TASK INSTRUCTIONS
Gather each line of the entries below that includes "Leitfaden".

RECORDS SUPPLIED
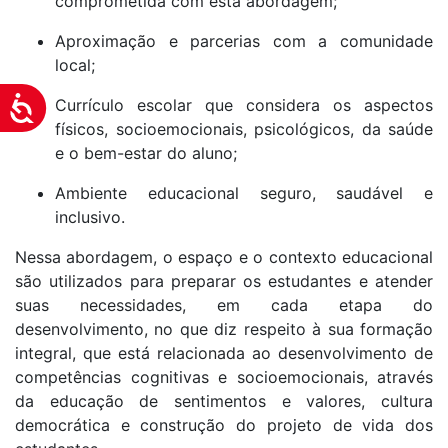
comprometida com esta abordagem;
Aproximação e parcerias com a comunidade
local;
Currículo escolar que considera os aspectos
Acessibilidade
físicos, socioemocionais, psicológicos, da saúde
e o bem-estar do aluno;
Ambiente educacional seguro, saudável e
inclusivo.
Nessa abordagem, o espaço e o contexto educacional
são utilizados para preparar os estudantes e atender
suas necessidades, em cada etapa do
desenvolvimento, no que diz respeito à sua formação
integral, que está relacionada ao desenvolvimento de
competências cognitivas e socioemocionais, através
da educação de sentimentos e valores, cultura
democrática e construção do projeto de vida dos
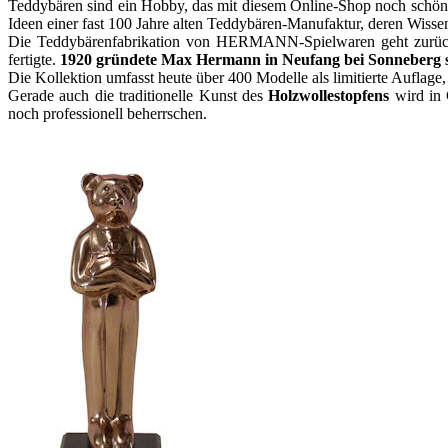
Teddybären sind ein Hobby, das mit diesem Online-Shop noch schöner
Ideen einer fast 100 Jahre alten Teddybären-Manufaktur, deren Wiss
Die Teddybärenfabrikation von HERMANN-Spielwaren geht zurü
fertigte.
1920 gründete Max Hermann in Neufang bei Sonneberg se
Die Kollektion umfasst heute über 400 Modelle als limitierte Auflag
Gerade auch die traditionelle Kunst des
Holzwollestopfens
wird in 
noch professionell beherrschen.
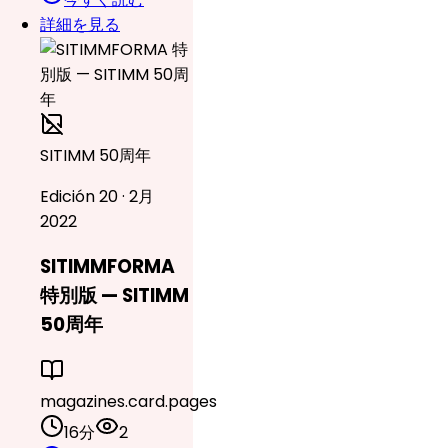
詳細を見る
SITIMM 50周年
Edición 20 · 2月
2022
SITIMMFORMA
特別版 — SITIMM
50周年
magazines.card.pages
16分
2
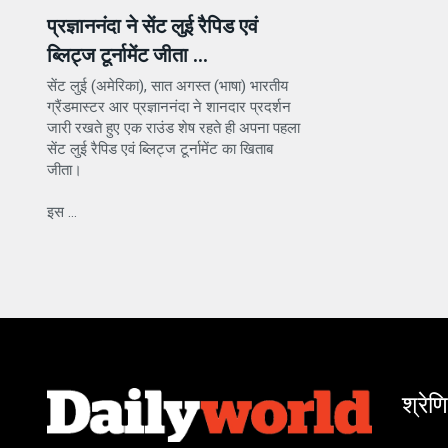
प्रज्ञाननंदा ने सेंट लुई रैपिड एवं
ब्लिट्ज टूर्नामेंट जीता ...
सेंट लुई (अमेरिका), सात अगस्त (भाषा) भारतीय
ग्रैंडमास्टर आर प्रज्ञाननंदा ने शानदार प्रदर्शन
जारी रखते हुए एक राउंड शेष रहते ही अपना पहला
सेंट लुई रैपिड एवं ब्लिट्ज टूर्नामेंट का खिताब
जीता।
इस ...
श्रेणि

--

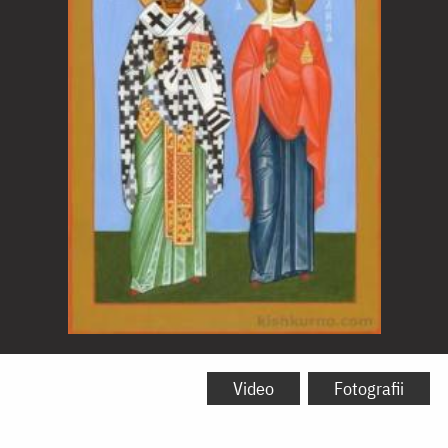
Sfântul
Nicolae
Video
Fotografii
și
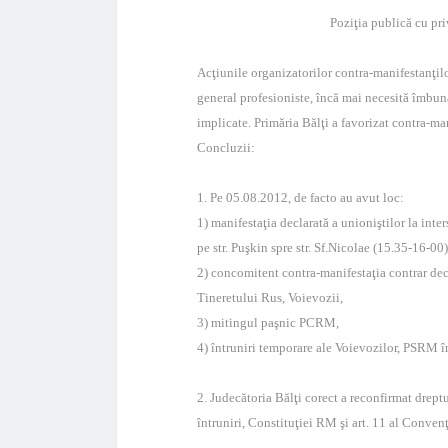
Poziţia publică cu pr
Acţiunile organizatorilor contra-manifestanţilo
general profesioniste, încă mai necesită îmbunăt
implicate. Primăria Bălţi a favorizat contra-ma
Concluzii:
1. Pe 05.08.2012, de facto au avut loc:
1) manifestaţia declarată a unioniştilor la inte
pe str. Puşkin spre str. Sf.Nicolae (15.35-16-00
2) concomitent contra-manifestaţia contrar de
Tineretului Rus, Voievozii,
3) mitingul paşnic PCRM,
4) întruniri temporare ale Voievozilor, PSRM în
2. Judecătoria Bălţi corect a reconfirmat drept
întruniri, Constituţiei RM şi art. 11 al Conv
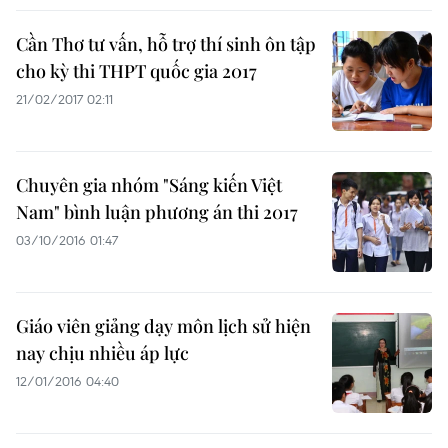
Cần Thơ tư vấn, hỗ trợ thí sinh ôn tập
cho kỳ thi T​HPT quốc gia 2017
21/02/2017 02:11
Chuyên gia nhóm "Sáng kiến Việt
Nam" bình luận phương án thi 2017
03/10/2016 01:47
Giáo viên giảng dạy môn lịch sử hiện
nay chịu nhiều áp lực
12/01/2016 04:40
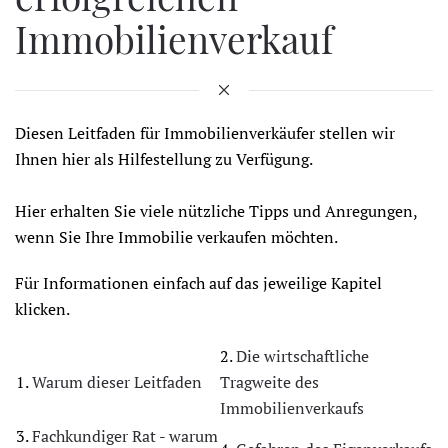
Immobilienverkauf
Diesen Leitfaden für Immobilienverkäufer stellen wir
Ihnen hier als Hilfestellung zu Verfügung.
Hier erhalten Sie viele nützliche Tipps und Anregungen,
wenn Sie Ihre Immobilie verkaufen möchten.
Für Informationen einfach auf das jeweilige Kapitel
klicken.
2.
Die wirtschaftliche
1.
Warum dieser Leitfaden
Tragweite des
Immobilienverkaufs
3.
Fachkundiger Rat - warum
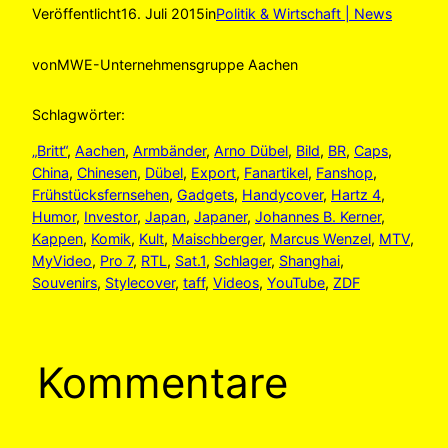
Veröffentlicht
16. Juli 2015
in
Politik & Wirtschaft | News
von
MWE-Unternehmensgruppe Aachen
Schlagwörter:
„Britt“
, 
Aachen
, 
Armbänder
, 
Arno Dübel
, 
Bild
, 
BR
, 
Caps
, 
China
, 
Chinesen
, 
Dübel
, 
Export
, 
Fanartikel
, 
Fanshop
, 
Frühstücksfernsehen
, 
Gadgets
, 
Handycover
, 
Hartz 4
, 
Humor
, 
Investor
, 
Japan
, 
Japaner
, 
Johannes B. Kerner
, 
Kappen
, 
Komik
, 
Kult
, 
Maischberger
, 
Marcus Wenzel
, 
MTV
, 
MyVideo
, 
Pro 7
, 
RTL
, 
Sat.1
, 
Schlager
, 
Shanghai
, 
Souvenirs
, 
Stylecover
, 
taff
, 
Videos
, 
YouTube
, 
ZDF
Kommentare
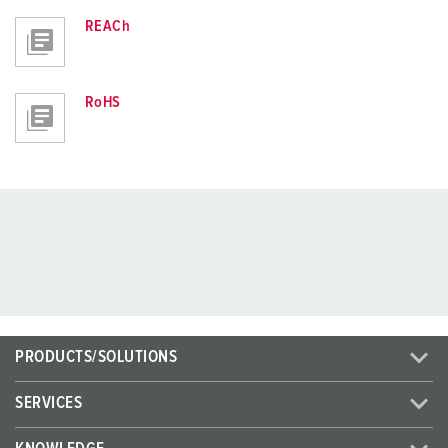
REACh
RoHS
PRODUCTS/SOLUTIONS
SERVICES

---

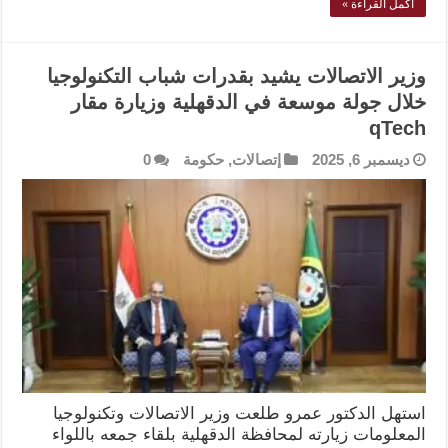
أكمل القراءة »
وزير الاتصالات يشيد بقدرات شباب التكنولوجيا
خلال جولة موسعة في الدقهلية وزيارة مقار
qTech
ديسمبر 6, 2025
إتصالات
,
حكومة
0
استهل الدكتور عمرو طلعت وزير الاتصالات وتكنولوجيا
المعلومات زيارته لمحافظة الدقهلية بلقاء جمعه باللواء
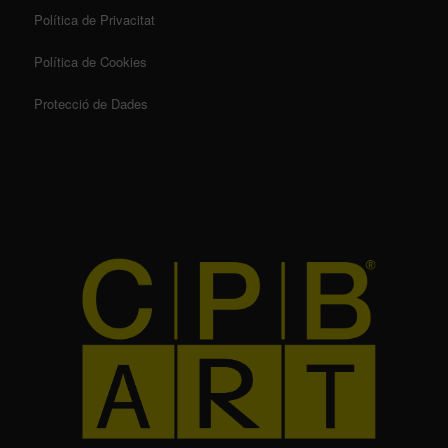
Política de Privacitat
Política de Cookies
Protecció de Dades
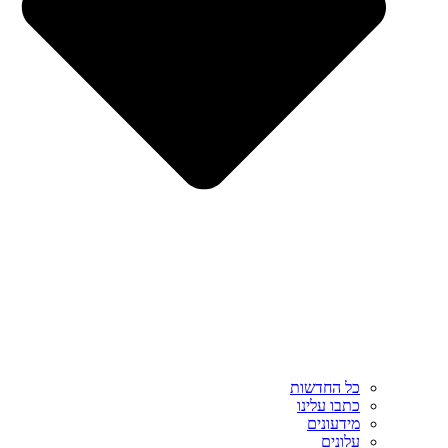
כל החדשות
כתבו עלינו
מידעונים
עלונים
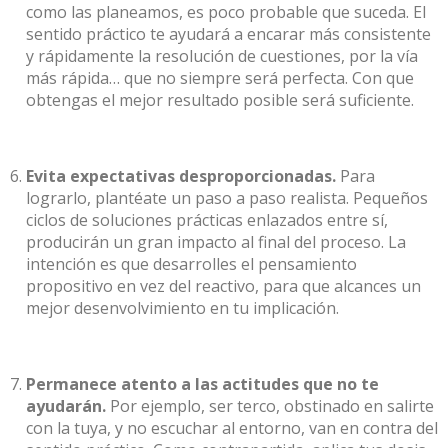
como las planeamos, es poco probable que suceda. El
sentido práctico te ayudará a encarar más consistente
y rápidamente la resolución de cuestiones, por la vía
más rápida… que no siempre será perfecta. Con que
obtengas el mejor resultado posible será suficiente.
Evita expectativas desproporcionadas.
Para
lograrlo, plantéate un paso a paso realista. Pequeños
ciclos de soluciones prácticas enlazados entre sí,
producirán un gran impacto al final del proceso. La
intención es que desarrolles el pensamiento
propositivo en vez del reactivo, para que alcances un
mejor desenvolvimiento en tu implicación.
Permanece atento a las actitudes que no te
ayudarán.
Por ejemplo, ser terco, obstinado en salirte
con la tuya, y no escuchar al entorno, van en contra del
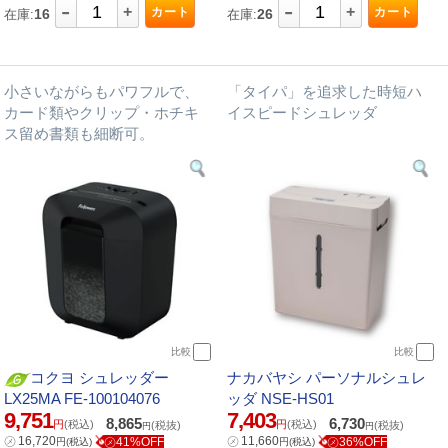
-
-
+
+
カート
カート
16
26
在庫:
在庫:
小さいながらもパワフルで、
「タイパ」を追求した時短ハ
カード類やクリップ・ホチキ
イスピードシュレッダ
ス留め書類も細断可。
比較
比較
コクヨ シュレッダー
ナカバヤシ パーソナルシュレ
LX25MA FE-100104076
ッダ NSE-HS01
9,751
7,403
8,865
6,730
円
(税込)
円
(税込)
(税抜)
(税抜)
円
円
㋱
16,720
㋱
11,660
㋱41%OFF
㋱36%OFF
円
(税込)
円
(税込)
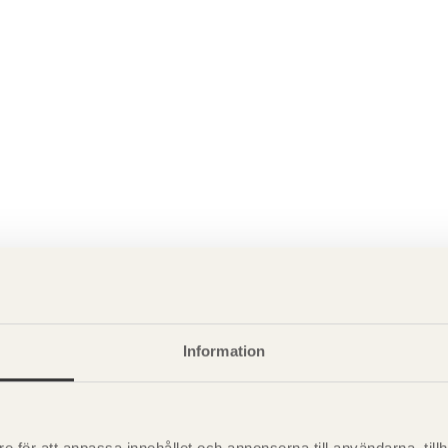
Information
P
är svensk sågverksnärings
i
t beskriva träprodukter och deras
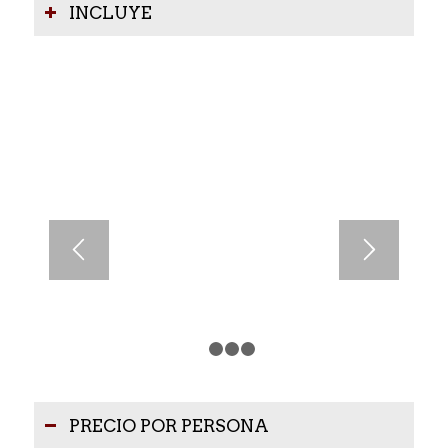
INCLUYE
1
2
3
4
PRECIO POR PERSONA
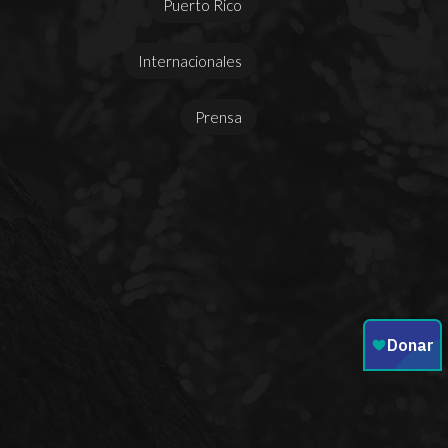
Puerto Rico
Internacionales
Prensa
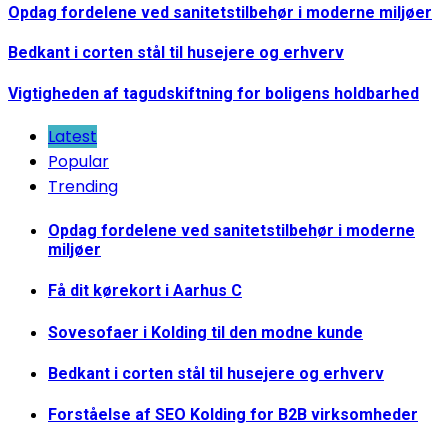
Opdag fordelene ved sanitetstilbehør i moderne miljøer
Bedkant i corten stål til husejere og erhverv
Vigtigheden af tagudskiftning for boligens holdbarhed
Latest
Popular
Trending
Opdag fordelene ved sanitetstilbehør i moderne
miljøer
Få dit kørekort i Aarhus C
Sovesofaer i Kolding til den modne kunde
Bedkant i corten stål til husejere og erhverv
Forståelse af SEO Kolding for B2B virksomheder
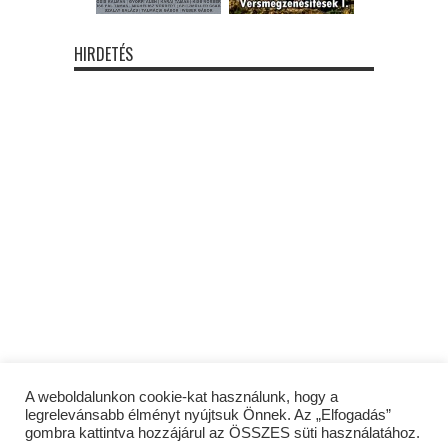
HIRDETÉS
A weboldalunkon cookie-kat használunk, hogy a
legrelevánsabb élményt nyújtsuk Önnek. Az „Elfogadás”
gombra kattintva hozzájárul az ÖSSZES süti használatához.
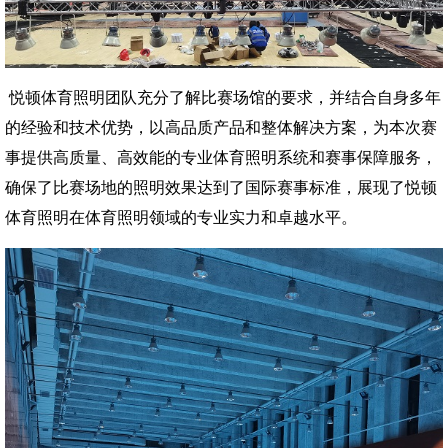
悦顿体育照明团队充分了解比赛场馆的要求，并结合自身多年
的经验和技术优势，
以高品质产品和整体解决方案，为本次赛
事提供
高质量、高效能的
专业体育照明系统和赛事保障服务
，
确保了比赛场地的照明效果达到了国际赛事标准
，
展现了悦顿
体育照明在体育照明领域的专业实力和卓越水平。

YOUR RESPONSE
Diesen Leitfaden für Immobilienverkäufer stellen wir
Warum dieser Leitfaden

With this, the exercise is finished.